Patchwork dirstate: disable gc while parsing the dirstate

login
register
mail settings
Submitter Siddharth Agarwal
Date Feb. 10, 2013, 3:24 p.m.
Message ID <8c50a5734bb2b8833eb4.1360509840@sid0x220>
Download mbox | patch
Permalink /patch/936/
State Superseded
Commit 0969980308c7f728811b956018787c9f1b01ec69
Headers show

Comments

Siddharth Agarwal - Feb. 10, 2013, 3:24 p.m.
# HG changeset patch
# User Siddharth Agarwal <sid0@fb.com>
# Date 1360509284 0
# Node ID 8c50a5734bb2b8833eb425db95ce26073322d31d
# Parent  6fc7952d6819acbc212cdde688edc256c9bd4b2e
dirstate: disable gc while parsing the dirstate
Brodie Rao - Feb. 10, 2013, 3:28 p.m.
On Sun, Feb 10, 2013 at 3:24 PM, Siddharth Agarwal <sid0@fb.com> wrote:
> # HG changeset patch
> # User Siddharth Agarwal <sid0@fb.com>
> # Date 1360509284 0
> # Node ID 8c50a5734bb2b8833eb425db95ce26073322d31d
> # Parent  6fc7952d6819acbc212cdde688edc256c9bd4b2e
> dirstate: disable gc while parsing the dirstate
>
> diff --git a/mercurial/dirstate.py b/mercurial/dirstate.py
> --- a/mercurial/dirstate.py
> +++ b/mercurial/dirstate.py
> @@ -9,7 +9,7 @@ import errno
>  from node import nullid
>  from i18n import _
>  import scmutil, util, ignore, osutil, parsers, encoding
> -import os, stat, errno
> +import os, stat, errno, gc
>
>  propertycache = util.propertycache
>  filecache = scmutil.filecache
> @@ -285,7 +285,19 @@ class dirstate(object):
>          if not st:
>              return
>
> +        # Python's garbage collector triggers a GC each time a certain number
> +        # of container objects (the number being defined by
> +        # gc.get_threshold()) are allocated. parse_dirstate creates a tuple
> +        # for each file in the dirstate. The C version then immediately marks
> +        # them as not to be tracked by the collector. However, this has no
> +        # effect on when GCs are triggered, only on what objects the GC looks
> +        # into. This means that O(number of files) GCs are unavoidable.
> +        # Depending on when in the process's lifetime the dirstate is parsed,
> +        # this can get very expensive. As a workaround, disable GC while
> +        # parsing the dirstate.
> +        gc.disable()
>          p = parsers.parse_dirstate(self._map, self._copymap, st)
> +        gc.enable()
>          if not self._dirtypl:
>              self._pl = p

Can you provide some before and after performance numbers?

>
> _______________________________________________
> Mercurial-devel mailing list
> Mercurial-devel@selenic.com
> http://selenic.com/mailman/listinfo/mercurial-devel
Durham Goode - Feb. 10, 2013, 3:43 p.m.
>+        gc.disable()
>         p = parsers.parse_dirstate(self._map, self._copymap, st)
>+        gc.enable()
>         if not self._dirtypl:
>             self._pl = p

Probably needs to be in a try/finally?
Matt Mackall - Feb. 10, 2013, 3:47 p.m.
On Sun, 2013-02-10 at 15:43 +0000, Durham Goode wrote:
> >+        gc.disable()
> >         p = parsers.parse_dirstate(self._map, self._copymap, st)
> >+        gc.enable()
> >         if not self._dirtypl:
> >             self._pl = p
> 
> Probably needs to be in a try/finally?

Yes, you're correct.
Siddharth Agarwal - Feb. 10, 2013, 3:53 p.m.
On 02/10/2013 03:28 PM, Brodie Rao wrote:
> Can you provide some before and after performance numbers? 

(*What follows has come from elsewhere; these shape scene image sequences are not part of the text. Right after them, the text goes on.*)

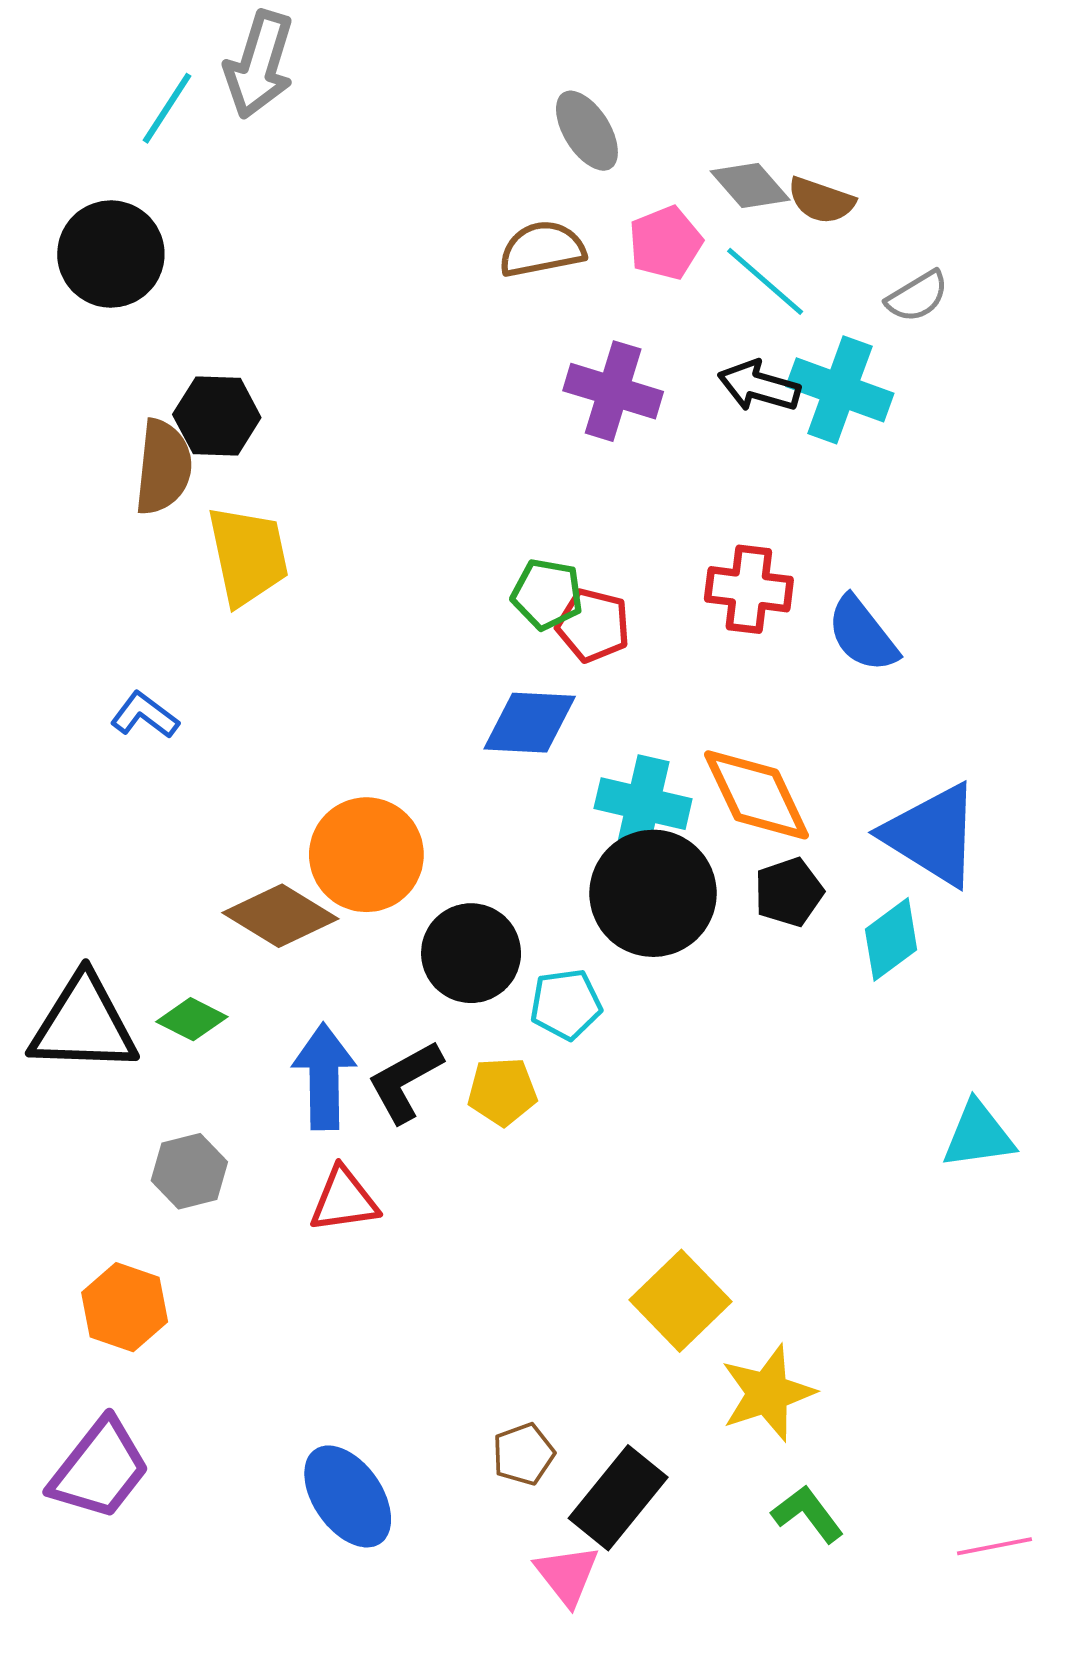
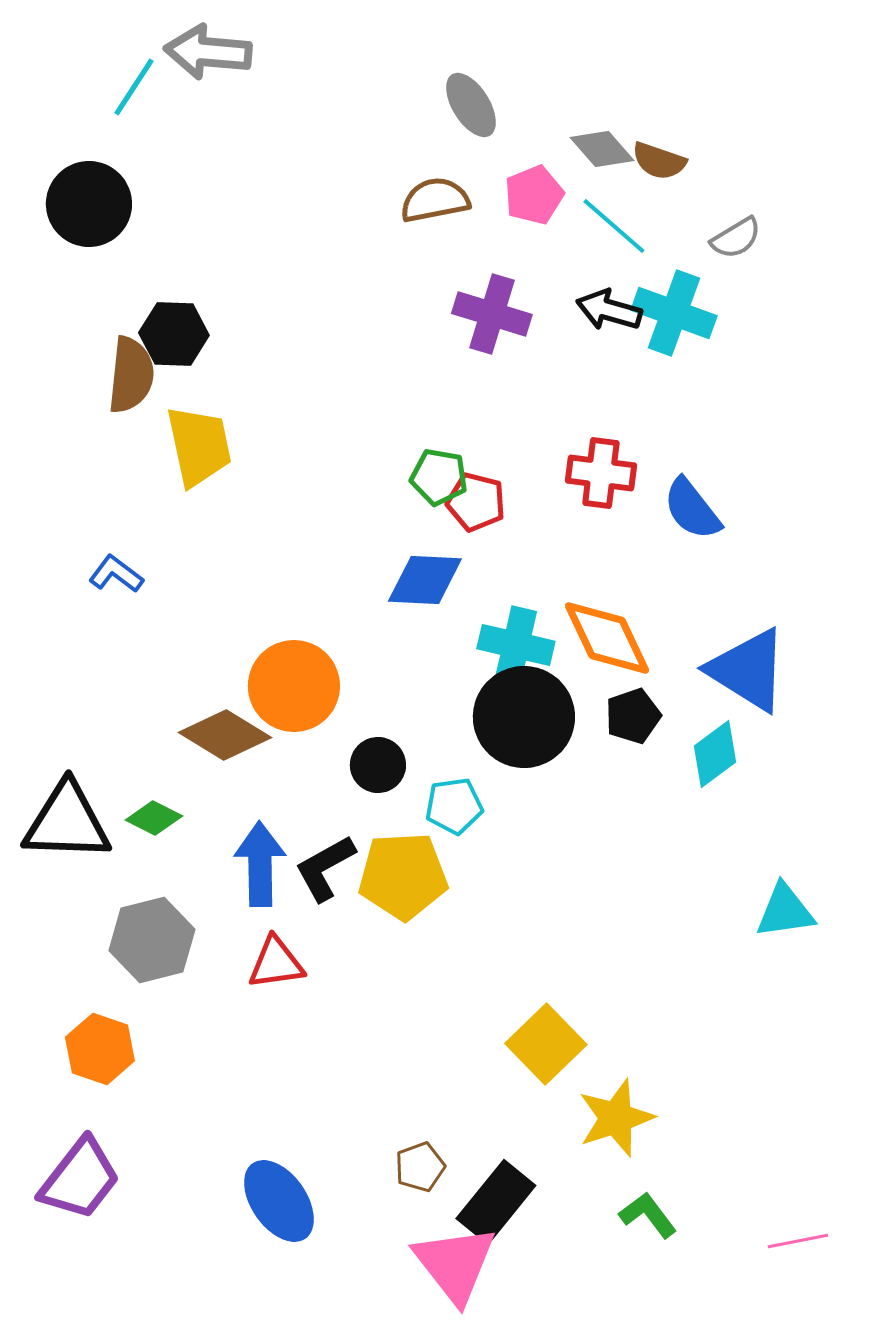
gray arrow: (259, 65) -> (208, 52), turned 78
black circle: (471, 953) -> (378, 765), size x0.7
yellow pentagon: (502, 1091) -> (403, 876), size x1.6
gray hexagon: (189, 1171) -> (152, 940), size x1.4
pink triangle: (567, 1575) -> (455, 1264), size x1.6

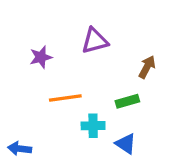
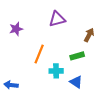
purple star: (41, 57) -> (16, 29), moved
orange line: (65, 98) -> (39, 54), turned -60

It fixes a perf regression a patch I'm going to bomb shortly introduces 
(because it indirectly delays parsing the manifest a bit). For a repo 
with 150,000 files, it speeds up a no-op update from 2.13 seconds to 1.98.
Siddharth Agarwal - Feb. 10, 2013, 4:06 p.m.
On 02/10/2013 03:53 PM, Siddharth Agarwal wrote:
> On 02/10/2013 03:28 PM, Brodie Rao wrote:
>> Can you provide some before and after performance numbers? 
>
> It fixes a perf regression a patch I'm going to bomb shortly 
> introduces (because it indirectly delays parsing the manifest a bit).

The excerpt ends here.